In a recent NY Times article, science reporter Dennis Overbye discusses recent talks from Fermilab and CERN scientists which may hint at the discovery of the much-anticipated Higgs Boson. The executive summary is: it hasn’t been found yet.

But in the course of the article, Overbye points out that

To qualify as a discovery, some bump in the data has to have less than one chance in 3.5 million of being an unlucky fluctuation in the background noise.

That particular number is the so-called “five sigma” level from the Gaussian distribution.

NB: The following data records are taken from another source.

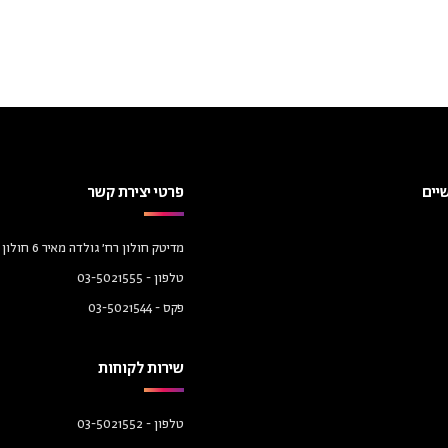
יים
פרטי יצירת קשר
מדיטק חולון רח׳ גולדה מאיר 6 חולון 58458
טלפון -
03-5021555
פקס -
03-5021544
שירות לקוחות
טלפון -
03-5021552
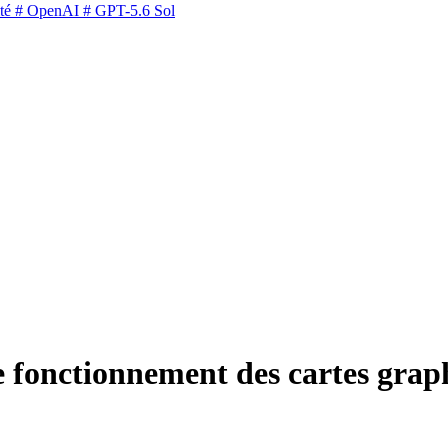
té
# OpenAI
# GPT-5.6 Sol
e fonctionnement des cartes grap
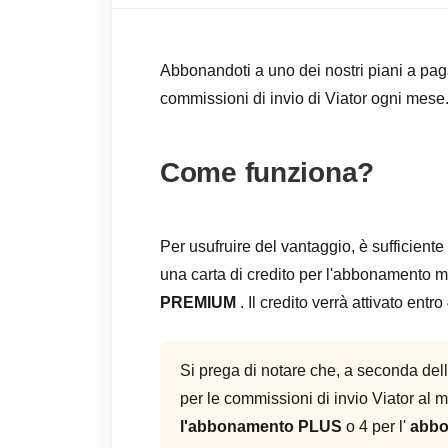
Abbonandoti a uno dei nostri piani a pagam
commissioni di invio di Viator ogni mese
Come funziona?
Per usufruire del vantaggio, è sufficiente
una carta di credito per l'abbonamento m
PREMIUM
. Il credito verrà attivato ent
Si prega di notare che, a seconda dell
per le commissioni di invio Viator al
l'abbonamento PLUS
o 4 per l'
abb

Normally, I would use this as an opportunity to discuss exactly what probability means in this context — is it a Bayesian “degree of belief” or a frequentist “p-value”, but for this discussion that distinction doesn’t matter: the important point is that one in 3.5 million is a very small chance indeed. [For the aficionados, the number is the probability that x > μ + 5 σ when x is described by a Gaussian distribution of mean μ and variance σ2.]

Why are we physicists so conservative? Are we just being very careful not to get it wrong, especially when making such a potentially important — Nobel-worthy! — discovery? Even for less ground-breaking results, the limit is often taken to be three sigma, which is about one chance in 750. This is a lot less conservative, but still pretty improbable: I’d happily bet a reasonable amount on a sporting event if I really thought I had 749 chances out of 750 of winning. However, there’s a maxim among scientists: half of all three sigma results are wrong. This may be an exaggeration, but certainly nobody believes “one in 750” is a good description of the probability (nor one in 3.5 million for five sigma results). How could this be? Fifty percent — one in two — is several hundred times more likely than 1/750.

There are several explanations, and any or all of them may be true for a particular result. First, people often underestimate their errors. More specifically, scientists often only include errors for which they can construct a distribution function — so-called statistical or random errors. But the systematic errors, which are, roughly speaking, every other way that the experimental results could be wrong, are usually not accounted for, and of course any “unknown systematics” are ignored by definition, and usually not discovered until well after the fact.

The controversy surrounding the purported measurements of the variation of the fine-structure constant that I discussed last week lies almost entirely in the different groups’ ability to incorporate a good model for the systematic errors in their very precise spectral measurements.

And then of course there are the even-less quantifiable biases that alter what results get published and how we interpret them. Chief among these may be publication or reporting bias: scientists and journals are more likely to publish, or even discuss, exciting new results than supposedly boring confirmations of the old paradigm. If there were a few hundred unpublished three-sigma unexciting confirmations for every published groundbreaking result, we would expect many of those to be statistical flukes. Some of these may be related to the so-called “decline effect” that Jonah Lehrer wrote about in the New Yorker recently: new results seem to get less statistically significant over time as more measurements are made. Finally, as my recent interlocutor, Andrew Gelman, points outclassical statistical methods that work reasonably well when studying moderate or large effects… fall apart in the presence of small effects.”

(In fact, Overbye discussed the large number of “false detections” in astronomy and physics in another Times article almost exactly a year ago.)

Unfortunately all of this can make it very difficult to interpret — and trust — statistical statements in the scientific literature, although we in the supposedly hard sciences have it a little easier as we can often at least enumerate the possible problems even if we can’t always come up with a good statistical model to describe our ignorance in detail.